2−14

 部屋の中は、既に山のようにロームからエルシアーヌへのプレゼントらしき品物が積まれていた。
何かの学術書らしき本から、果ては巨大なぬいぐるみまで、実にバリエーション豊かな空間が広がっている。
その中で、尤も目を引くのは、寝台の傍にでんと居座る大量のバラの花束…。
ご丁寧なことに、ちゃんと棘は処理され、一本一本全てにメッセージが添えられている。
呆気にとられて辺りを見回すクレアとカイゼルに、エルシアーヌが困ったような笑みを見せながら呼びかけた。

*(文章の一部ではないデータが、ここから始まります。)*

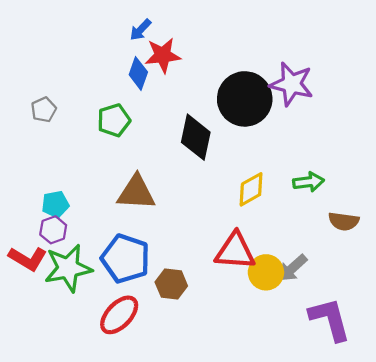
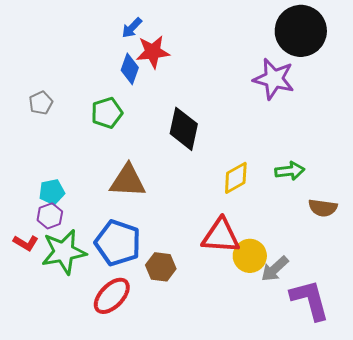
black circle: (245, 99) -> (301, 31), moved
red L-shape: (28, 259) -> (26, 243), size x0.7
gray arrow: (293, 268) -> (275, 269), moved

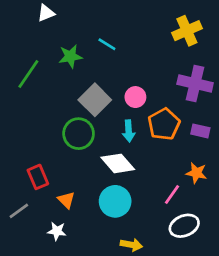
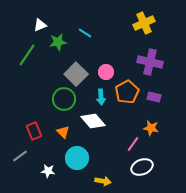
white triangle: (46, 13) -> (40, 25), moved
orange triangle: (66, 200) -> (63, 132), moved
cyan circle: (115, 201) -> (77, 158), moved

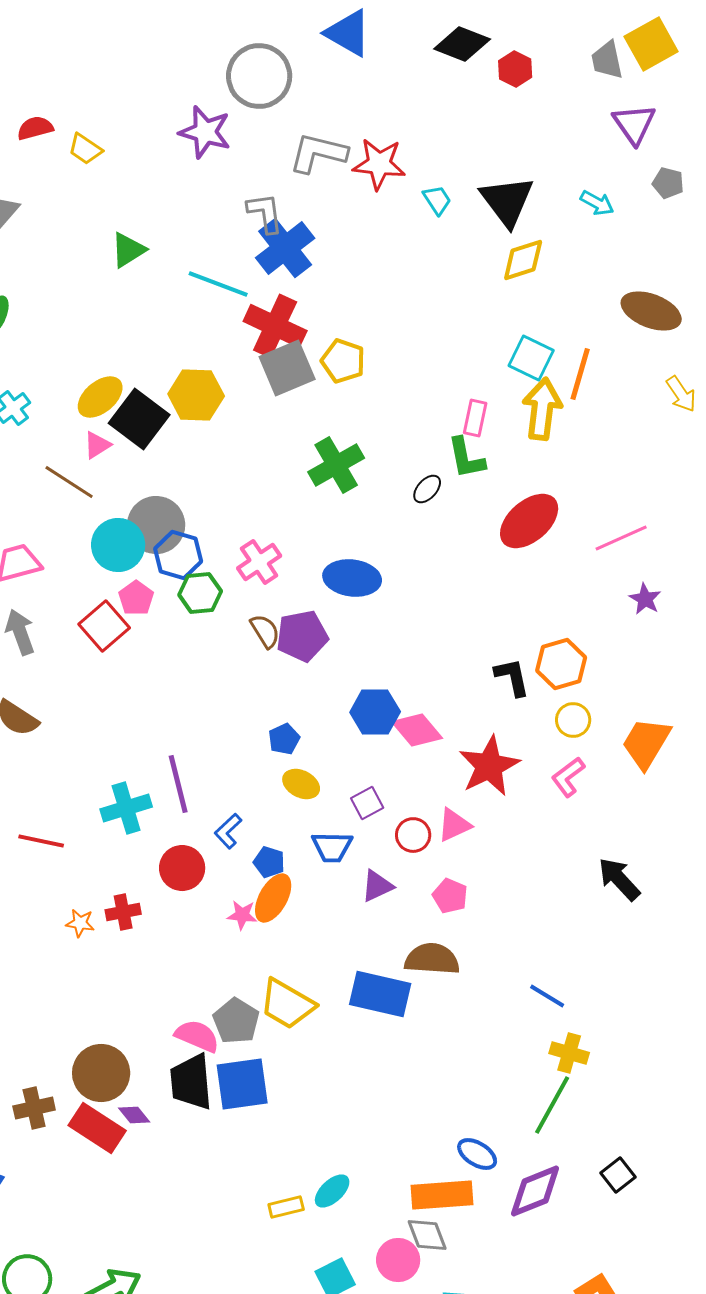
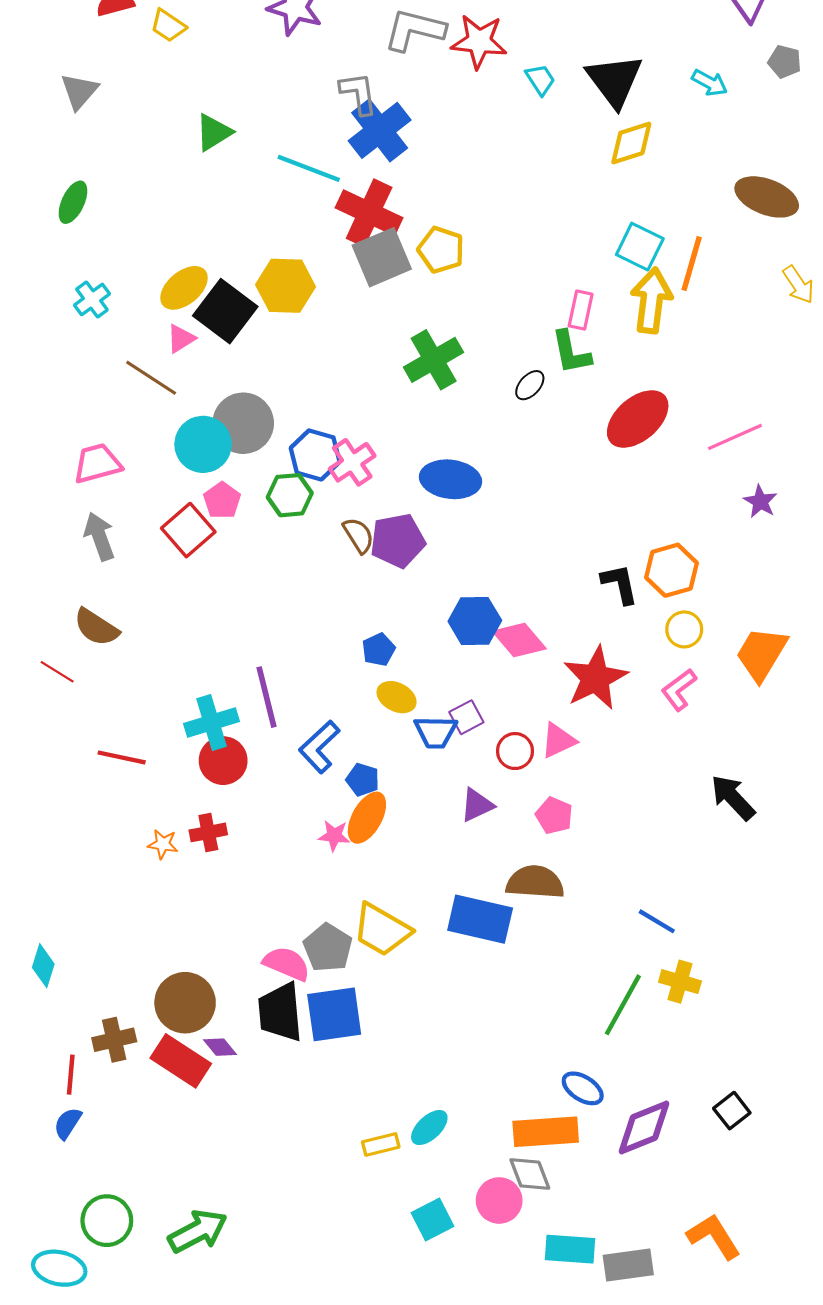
blue hexagon: (178, 555) -> (315, 455), moved
blue L-shape: (228, 831) -> (319, 747), size x1.4
blue trapezoid: (332, 847) -> (436, 732), moved
red circle: (182, 868) -> (223, 761), moved
green line: (552, 1105) -> (623, 1005), moved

「二人とも、ちょっと狭いかもしれないけどお入りなさい。」
「エリサ…。」

何か言いかけるロームを無視して、にっこり笑いながら二人を手招きする。
その笑顔に誘われるように、二人はおずおずと部屋に入った。
普段ならば、母親に遠慮することなど無いクレアも、恨めしげなロームの視線を気にしてやや落ち着かない様子である。
カイゼルもプレゼントの山の中で、所在なさげに立ち尽くしている。

「お久しぶりねカイゼル。どう?イヴァリアスの政務には慣れたかしら?」
「は、はあ…まあ何とかやっております。」

カイゼルのはっきりしない返事に、くすくすとエルシアーヌは笑った。
年齢を感じさせない、無垢な少女のような微笑み。
この美貌の魔導士は、美しく年齢を重ねている。
英雄達の永遠のアイドルである魔聖エルシアーヌ…確かに心を動かす魅力に満ち溢れている。
カイゼル自身、このエルシアーヌの前ではまるで年端のいかない子供のように素直になってしまう。
(ジイさんの気持ち…わからんでも無いがな)
エルシアーヌは愛娘との会話に夢中になり、すっかり存在を忘れられてしまったロームはしょぼくれている。
その情けない姿を見ると、「王」を倒した伝説の「英雄」達も人の子だということがつくづくよく判る。
彼らも恋をし、失恋をし、こうして生きてきたのだ。
無意識のうちに弛む口元を引き締めると、カイゼルはロームの肩を叩いた。

「ジイさんよ…人は万能じゃない。例え大賢者のあんたでも、どうやっても上手くいかないことだってあるさ。」

ギロリ、とカイゼルを睨み付けるローム。
しかし、直ぐに薄く笑ってみせた。

「そうじゃのう…ワシにもおぬしの方向音痴だけは治せそうもないわ。」

憎まれ口を叩いたことですっきりしたか、ロームは腰を上げる。
今にも帰りそうな雰囲気である。

「おい、弟子に会いもしないで帰るのかい?」

不満そうなカイゼルを無視して、ロームはエルシアーヌの手に軽く接吻した。

「エリサ…くれぐれも体に気を付けてな。」

エルシアーヌが微笑むと、ロームは顔を真っ赤にしながらもぞもぞしている。
やがて、懐から一枚の封筒を出してエルシアーヌに手渡すと、即座にその姿がかき消えた。
実に鮮やかな退出に、クレアもカイゼルも思わず拍手していた。
エルシアーヌは手早く封筒を開け、中身に目を通すなり、苦笑を漏らしている。

「お母様、ロームおじい様は何て書いてるの?」
「野暮なこと聞かないの。」

軽く娘の額をこづくと、手紙を寝台脇の机にしまう。
おそらくはラブレターと言うところだろうか。
英雄として共に行動していた時代から、ロームはエルシアーヌに求婚し続けていたというのだから…果たして何枚目なのだろう。
とても普段の行動からは想像できないその熱意、マメな行動に、カイゼルは脱帽していた。

「カイゼル様、お連れの方をご案内致しましたが…。」

案内役の魔導士の後ろから、おずおずと顔を出したロクスを見て、カイゼルは思わず吹き出していた。

「ろ…ロクス!それはやりすぎだろう!!」

五分刈りに刈り込まれたロクスの髪。
美しい容姿と相まって、以前より却って怪しくなってしまった気がする。
ロクスも既に半泣き状態で小さく言った。